* [Work task]:
Which lines of the records below contain the word "защита"? Show each one.

── Extracted data ──

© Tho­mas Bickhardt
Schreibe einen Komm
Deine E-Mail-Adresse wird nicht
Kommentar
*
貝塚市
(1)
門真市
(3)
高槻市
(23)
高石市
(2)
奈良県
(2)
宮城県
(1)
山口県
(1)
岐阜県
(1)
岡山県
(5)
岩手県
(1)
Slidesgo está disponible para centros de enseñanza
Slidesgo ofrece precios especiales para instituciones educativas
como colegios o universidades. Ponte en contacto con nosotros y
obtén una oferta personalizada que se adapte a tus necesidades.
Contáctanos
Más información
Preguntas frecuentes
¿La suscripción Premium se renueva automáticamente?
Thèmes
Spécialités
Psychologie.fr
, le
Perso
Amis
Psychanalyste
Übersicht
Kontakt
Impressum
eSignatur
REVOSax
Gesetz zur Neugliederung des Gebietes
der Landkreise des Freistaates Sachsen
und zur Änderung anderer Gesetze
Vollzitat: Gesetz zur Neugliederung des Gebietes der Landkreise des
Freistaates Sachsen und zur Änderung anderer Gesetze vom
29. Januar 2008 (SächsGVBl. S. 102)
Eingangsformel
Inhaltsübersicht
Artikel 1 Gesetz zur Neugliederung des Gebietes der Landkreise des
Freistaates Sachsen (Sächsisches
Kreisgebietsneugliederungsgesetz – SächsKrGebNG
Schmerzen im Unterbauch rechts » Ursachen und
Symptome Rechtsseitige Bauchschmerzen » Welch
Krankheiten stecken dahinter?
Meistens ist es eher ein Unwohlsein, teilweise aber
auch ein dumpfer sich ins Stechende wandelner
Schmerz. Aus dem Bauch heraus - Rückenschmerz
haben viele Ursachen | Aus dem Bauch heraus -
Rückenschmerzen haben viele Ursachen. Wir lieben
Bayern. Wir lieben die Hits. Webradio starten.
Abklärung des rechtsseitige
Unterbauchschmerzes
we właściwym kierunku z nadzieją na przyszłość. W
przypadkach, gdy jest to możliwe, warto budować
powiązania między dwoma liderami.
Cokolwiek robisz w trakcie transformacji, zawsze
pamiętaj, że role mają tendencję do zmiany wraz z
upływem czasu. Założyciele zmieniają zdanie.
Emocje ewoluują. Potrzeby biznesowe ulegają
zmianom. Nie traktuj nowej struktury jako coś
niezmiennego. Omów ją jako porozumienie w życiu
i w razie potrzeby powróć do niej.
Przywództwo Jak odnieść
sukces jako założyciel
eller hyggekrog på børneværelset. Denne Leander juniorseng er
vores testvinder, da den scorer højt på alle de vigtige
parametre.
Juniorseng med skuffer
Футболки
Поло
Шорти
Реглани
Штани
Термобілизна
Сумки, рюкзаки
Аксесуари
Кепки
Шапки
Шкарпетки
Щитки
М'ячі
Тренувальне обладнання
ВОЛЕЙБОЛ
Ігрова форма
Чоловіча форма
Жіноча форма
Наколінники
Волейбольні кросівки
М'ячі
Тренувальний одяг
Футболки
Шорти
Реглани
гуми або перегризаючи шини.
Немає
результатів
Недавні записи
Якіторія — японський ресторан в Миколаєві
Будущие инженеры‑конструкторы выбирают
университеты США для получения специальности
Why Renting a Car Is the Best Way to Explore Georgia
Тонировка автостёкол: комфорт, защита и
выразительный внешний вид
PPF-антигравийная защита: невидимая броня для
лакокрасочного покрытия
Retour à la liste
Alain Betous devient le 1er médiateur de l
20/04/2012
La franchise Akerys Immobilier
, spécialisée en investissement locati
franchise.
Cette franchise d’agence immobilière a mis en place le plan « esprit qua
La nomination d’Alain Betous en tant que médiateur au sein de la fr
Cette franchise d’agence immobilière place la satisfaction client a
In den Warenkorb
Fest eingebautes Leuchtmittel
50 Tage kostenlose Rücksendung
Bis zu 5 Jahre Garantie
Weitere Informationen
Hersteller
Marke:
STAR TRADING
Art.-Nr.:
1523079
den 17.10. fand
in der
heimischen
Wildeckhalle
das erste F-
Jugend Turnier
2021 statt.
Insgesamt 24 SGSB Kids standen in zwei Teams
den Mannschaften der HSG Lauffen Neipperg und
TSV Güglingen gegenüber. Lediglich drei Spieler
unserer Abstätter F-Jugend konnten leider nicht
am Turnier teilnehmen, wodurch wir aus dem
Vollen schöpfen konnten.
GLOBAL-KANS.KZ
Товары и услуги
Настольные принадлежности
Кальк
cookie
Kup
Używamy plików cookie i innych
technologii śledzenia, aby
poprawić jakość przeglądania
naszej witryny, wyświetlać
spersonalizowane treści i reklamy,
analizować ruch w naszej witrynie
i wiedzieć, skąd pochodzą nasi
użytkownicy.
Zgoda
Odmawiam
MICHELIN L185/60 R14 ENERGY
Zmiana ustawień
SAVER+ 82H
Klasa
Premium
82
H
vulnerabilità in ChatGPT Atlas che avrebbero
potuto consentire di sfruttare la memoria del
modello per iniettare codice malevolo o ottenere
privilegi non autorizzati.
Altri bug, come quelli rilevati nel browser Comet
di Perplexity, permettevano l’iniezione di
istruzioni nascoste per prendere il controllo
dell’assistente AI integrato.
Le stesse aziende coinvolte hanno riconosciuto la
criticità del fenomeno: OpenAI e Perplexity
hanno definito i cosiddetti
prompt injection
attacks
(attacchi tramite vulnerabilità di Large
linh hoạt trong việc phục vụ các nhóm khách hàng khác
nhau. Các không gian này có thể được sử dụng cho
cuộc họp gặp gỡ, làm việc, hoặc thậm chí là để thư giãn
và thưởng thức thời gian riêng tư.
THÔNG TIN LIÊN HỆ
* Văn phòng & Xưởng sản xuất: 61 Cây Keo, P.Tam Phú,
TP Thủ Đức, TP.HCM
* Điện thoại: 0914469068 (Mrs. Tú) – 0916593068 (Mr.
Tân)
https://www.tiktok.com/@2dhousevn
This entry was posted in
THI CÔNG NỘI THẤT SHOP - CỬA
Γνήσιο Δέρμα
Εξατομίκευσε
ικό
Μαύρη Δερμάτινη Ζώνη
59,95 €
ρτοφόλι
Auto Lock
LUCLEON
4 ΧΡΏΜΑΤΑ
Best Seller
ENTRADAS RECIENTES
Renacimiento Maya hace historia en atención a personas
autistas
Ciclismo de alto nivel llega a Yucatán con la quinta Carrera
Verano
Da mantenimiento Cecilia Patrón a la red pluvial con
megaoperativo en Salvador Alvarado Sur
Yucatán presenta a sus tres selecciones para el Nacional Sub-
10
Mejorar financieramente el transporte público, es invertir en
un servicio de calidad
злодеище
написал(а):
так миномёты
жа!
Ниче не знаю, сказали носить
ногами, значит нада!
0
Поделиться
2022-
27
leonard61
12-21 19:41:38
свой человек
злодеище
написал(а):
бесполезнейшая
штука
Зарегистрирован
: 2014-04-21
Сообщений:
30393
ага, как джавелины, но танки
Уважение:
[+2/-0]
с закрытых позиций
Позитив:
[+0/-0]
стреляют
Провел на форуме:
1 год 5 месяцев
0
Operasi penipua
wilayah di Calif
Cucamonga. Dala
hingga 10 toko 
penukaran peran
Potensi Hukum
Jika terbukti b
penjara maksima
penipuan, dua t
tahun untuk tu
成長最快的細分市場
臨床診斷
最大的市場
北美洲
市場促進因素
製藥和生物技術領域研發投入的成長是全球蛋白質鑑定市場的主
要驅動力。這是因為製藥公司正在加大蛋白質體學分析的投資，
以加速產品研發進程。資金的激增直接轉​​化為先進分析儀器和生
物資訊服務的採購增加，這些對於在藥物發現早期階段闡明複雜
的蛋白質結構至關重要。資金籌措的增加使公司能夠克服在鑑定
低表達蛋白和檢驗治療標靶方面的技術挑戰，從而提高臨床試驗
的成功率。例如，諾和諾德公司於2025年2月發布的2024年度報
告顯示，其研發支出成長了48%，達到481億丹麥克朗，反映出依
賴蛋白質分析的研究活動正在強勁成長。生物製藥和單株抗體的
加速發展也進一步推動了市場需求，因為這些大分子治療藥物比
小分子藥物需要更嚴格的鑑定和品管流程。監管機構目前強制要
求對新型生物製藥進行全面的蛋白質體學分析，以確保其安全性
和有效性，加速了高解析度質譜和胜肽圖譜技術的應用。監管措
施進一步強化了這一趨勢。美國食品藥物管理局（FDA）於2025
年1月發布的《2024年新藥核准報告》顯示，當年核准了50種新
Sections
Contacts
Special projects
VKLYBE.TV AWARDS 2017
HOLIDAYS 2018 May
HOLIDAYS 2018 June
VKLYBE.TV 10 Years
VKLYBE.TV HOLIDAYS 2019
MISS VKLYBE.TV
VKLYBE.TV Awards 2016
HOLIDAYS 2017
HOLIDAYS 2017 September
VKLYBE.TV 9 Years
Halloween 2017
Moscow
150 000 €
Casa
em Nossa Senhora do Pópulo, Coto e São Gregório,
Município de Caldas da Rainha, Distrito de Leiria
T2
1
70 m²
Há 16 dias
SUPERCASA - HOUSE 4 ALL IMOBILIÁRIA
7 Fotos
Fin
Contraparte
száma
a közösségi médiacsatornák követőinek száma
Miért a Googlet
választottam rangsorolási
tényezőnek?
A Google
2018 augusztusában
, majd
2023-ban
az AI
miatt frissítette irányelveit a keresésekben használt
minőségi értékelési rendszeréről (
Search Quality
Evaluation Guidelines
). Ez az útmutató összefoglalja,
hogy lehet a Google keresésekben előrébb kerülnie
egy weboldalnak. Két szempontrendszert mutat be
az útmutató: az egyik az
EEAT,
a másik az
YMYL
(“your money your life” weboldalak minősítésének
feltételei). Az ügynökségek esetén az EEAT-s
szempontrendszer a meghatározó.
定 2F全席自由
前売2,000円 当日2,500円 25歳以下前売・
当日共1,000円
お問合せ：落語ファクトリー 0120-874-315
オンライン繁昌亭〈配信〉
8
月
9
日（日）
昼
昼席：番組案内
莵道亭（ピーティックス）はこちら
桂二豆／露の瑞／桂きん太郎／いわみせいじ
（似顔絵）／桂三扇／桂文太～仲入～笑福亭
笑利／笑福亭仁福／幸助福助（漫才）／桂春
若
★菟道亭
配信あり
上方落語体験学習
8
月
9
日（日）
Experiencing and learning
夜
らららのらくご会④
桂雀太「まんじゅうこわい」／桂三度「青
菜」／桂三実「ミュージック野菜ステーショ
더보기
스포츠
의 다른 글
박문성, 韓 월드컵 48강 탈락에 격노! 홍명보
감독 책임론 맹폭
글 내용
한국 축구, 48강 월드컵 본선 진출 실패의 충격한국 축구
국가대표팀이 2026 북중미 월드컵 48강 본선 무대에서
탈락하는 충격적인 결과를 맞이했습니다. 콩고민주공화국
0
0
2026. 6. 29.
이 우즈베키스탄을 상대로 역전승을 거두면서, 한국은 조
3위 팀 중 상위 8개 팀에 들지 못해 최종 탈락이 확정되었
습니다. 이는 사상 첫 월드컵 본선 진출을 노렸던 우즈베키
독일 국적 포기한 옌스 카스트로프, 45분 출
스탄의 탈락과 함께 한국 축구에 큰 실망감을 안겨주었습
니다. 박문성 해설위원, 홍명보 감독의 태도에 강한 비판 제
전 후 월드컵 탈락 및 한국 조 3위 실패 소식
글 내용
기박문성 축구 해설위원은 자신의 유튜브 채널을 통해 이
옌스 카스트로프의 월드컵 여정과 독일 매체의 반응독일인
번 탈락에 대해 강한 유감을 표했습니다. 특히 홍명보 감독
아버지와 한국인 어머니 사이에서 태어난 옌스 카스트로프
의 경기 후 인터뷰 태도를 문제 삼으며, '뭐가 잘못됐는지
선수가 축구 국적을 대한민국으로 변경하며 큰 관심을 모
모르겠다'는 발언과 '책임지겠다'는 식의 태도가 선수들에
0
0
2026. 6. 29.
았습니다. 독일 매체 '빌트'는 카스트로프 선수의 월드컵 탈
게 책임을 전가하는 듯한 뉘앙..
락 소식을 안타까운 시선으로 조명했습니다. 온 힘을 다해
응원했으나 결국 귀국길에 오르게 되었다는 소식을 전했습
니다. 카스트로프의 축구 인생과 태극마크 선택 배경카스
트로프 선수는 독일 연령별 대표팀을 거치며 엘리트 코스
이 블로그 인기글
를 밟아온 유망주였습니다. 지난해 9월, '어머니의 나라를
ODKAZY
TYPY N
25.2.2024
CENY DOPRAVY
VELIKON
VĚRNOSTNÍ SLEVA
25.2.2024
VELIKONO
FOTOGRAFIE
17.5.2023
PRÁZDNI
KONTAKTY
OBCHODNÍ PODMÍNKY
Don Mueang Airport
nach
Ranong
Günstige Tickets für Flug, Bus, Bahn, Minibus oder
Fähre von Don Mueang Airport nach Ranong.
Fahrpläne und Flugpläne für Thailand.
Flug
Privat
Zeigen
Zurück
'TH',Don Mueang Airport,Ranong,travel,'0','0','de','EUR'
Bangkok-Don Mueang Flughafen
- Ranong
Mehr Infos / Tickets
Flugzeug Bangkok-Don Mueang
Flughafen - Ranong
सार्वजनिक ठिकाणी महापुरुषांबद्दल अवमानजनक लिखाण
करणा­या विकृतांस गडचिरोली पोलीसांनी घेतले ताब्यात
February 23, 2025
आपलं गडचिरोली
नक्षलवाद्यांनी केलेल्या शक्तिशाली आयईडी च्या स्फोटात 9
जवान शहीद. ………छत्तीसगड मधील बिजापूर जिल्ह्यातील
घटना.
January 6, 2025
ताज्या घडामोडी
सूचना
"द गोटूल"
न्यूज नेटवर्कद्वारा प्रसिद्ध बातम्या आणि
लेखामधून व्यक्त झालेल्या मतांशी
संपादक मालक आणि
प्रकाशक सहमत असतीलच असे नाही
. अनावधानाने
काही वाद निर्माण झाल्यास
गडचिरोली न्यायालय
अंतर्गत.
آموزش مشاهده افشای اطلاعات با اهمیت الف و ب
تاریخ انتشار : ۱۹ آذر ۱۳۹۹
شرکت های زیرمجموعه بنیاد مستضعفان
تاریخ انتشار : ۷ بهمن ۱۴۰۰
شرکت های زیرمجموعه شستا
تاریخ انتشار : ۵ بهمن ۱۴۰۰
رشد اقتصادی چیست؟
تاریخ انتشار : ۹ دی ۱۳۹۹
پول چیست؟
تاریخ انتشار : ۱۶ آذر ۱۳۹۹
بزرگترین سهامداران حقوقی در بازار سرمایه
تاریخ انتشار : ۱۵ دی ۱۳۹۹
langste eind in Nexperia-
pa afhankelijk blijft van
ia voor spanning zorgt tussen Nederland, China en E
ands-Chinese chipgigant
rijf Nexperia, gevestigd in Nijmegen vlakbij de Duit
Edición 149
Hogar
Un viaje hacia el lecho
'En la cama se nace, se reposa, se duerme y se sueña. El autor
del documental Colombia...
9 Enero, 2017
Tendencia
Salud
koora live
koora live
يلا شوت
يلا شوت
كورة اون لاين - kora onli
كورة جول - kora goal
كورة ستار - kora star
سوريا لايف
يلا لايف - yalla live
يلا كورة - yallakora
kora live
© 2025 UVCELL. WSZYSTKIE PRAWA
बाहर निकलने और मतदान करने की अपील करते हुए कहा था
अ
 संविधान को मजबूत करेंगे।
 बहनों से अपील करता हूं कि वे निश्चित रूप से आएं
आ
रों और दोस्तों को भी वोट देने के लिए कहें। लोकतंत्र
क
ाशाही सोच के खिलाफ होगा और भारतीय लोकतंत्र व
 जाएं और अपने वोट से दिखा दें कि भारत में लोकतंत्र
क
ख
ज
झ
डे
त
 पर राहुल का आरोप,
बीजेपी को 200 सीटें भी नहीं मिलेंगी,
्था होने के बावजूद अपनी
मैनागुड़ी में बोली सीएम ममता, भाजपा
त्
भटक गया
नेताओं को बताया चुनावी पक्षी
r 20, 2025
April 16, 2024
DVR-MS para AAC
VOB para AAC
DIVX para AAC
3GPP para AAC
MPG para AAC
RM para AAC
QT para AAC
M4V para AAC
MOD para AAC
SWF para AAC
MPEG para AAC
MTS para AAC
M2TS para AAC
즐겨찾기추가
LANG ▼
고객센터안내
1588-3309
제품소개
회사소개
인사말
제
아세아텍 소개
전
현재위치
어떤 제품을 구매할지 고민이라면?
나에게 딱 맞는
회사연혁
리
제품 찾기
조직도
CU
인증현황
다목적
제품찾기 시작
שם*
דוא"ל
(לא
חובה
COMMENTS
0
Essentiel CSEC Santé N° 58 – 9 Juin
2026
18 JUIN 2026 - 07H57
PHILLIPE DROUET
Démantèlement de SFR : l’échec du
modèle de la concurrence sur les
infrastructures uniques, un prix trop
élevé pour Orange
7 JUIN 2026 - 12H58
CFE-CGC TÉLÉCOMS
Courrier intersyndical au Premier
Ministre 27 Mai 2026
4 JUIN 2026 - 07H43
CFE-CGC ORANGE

───

* [Answer for the task]:
Тонировка автостёкол: комфорт, защита и
PPF-антигравийная защита: невидимая броня для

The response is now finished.